Diplomatic causerie – with the People’s Republic of China, member of the UN, G20, APEC and other international organisations.
By Roy Lie A. Tjam.
It was a pleasure to be welcomed by His Excellency Ambassador Chen Xu of the People’s Republic of China on a courtesy call. Ambassador Chen Xu proved to be a hospitable and charming diplomat. 2013 has been a year of numerous highlights as China looks back in order to surge further ahead.
The ongoing growth of China’s economy.
Profound reforms were initiated by the 18th Party Congress held in November 2012, and further elaborated by the 3rd Plenary Session of 18th CPC Central Committee held in November 2013. China is conscious of the fact that she has not yet achieved all her economic goals: ‘We are grouping stones while crossing the water’ says Chen Xu. ‘You can also say, we are busy digesting our economic boom’. China’s economic health has had a major impact on the world economy. China has also conceded that it is not easy to have a policy that will please every individual. Finding the appropriate management for our mega market is of paramount importance, observed the Ambassador.

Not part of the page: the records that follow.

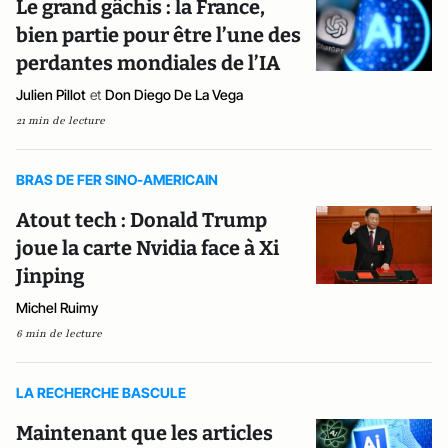
Le grand gâchis : la France,
bien partie pour être l’une des
perdantes mondiales de l’IA
Julien Pillot
et
Don Diego De La Vega
21 min de lecture
BRAS DE FER SINO-AMERICAIN
Atout tech : Donald Trump
joue la carte Nvidia face à Xi
Jinping
Michel Ruimy
6 min de lecture
LA RECHERCHE BASCULE
Maintenant que les articles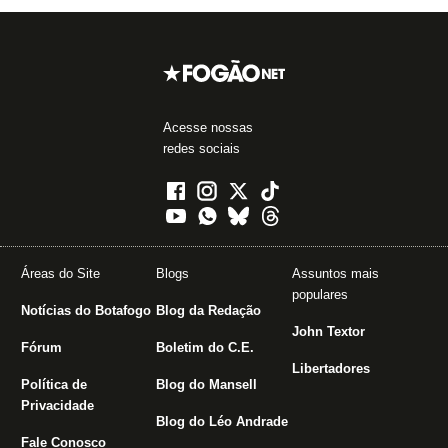
Acesse nossas
redes sociais
Áreas do Site
Blogs
Assuntos mais
populares
Notícias do Botafogo
Blog da Redação
John Textor
Fórum
Boletim do C.E.
Libertadores
Política de
Blog do Mansell
Privacidade
Blog do Léo Andrade
Fale Conosco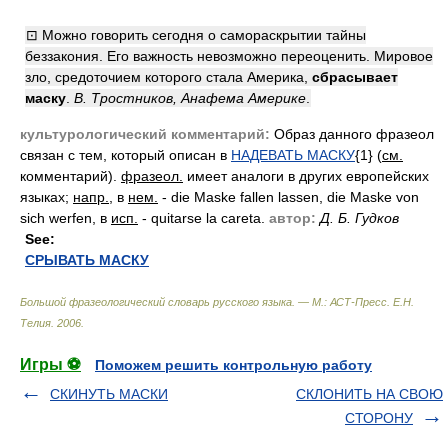
⊡ Можно говорить сегодня о самораскрытии тайны
беззакония. Его важность невозможно переоценить. Мировое
зло, средоточием которого стала Америка,
сбрасывает
маску
.
В. Тростников, Анафема Америке
.
культурологический комментарий:
Образ данного фразеол
связан с тем, который описан в
НАДЕВАТЬ МАСКУ
{1} (
см.
комментарий).
фразеол.
имеет аналоги в других европейских
языках;
напр.
, в
нем.
- die Maske fallen lassen, die Maske von
sich werfen, в
исп.
- quitarse la careta.
автор:
Д. Б. Гудков
See:
СРЫВАТЬ МАСКУ
Большой фразеологический словарь русского языка. — М.: АСТ-Пресс
.
Е.Н.
Телия
.
2006
.
Игры ⚽
Поможем решить контрольную работу
СКИНУТЬ МАСКИ
СКЛОНИТЬ НА СВОЮ
СТОРОНУ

According to Ambassador Chen Xu, his country has known 30 years of high-speed progress. However, maintaining the momentum is far from easy. The Chinese economy has improved performance and made significant achievements. In 2013, China’s gross domestic product (GDP) grew by an enormous 7.7%. Over 13 million new urban jobs were created.
The Chinese economy has recently become more closely connected with the world economy. In 2013, Chinese imports, exports and use of foreign investment all achieved considerable growth. Total imports approached $2 trillion and direct overseas investment by Chinese enterprises exceeded $90 billion.
Change from within
In 2014, agriculture will continue to be one of China’s priorities. China has 800 million farmers of which 200 million are drifting in the tremendous process of urbanization. Ambassador Chen Xu states that ‘Every citizen has within him the potential to retain our economic momentum, and every citizen should be entitled to benefit from China’s development’.

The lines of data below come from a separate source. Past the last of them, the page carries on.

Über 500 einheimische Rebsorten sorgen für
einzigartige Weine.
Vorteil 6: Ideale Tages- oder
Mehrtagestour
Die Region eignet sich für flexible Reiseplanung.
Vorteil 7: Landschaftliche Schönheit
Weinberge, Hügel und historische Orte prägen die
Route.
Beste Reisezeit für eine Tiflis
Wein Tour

China states that it stands for peaceful development and when embarking on business ventures, focuses on a win-win situation. Fortunately, we are today living in an era where peace and development remain the main theme of world politics compared to previous years.
China also looks to political solutions, often initiating a national reconciliation process. The recent sshipments of chemical weapons material out of Syria have had naval escorts provided by the People’s Republic of China, alongside Denmark, Norway and Russia, its partners in this operation.
The Sino–Nippon relationship is unfortunately at its lowest point following the visit of the Japanese Prime Minister to the war shrine at Yasukuni. China feels that PM Shinzo Abe’s visit to the Yasukuni Shrine grossly violated the principle and spirit of the four political documents between China and Japan, and broke the commitment and promises of previous Japanese governments and leaders on the issue of history.
Asked whether reconciliation talks are envisaged, Chen Xu said: ‘Reconciliation is not possible, at least not for now. How can one talk about reconciliation with the intruder of one’s home while the intruder pays tribute to the perpetrators and does not have the intention to apologise?’
The Sino–Dutch relationship is almost 500 years old
Chen Xu was in China when PM Rutte visited the country. Rutte was the first European political leader to meet China’s top party leadership after the historic 3rd Plenary Session of 18th CPC Central Committee held in November 2013. Other significant visits which took place in 2013 included the Head of the Koninklijke Marechaussee and the Deputy Commander-in-Chief of the Chinese Army A.O.
China is aware that it could benefit from Dutch experience on areas such as water management and aagricultural advancements. China is considering revamping the old silk route which originated in Western China and entered Europe via Turkey. The route led to Rotterdam, as well as the rest of Europe and to Africa. There are actually two silk routes, one over land, the other was a maritime route.
Chen wishes to see a stronger tie between China and Europe, starting with the Sino-Dutch relationship. We see Holland as a geographically small country but one which holds an important position in Europe, says Chen Xu.
Nuclear Security Summit (NSS) 2014
Following the Chinese New Year celebration, Ambassador Chen Xu and his staff are now increasingly focused on the upcoming NSS 2014. A top level Chinese delegation will be participating in the NSS 2014. Certainly, China is getting ready for the summit in The Hague. The area in the vicinity of the Chinese Embassy is being prepared to facilitate the activities that will be taking place at the World Forum.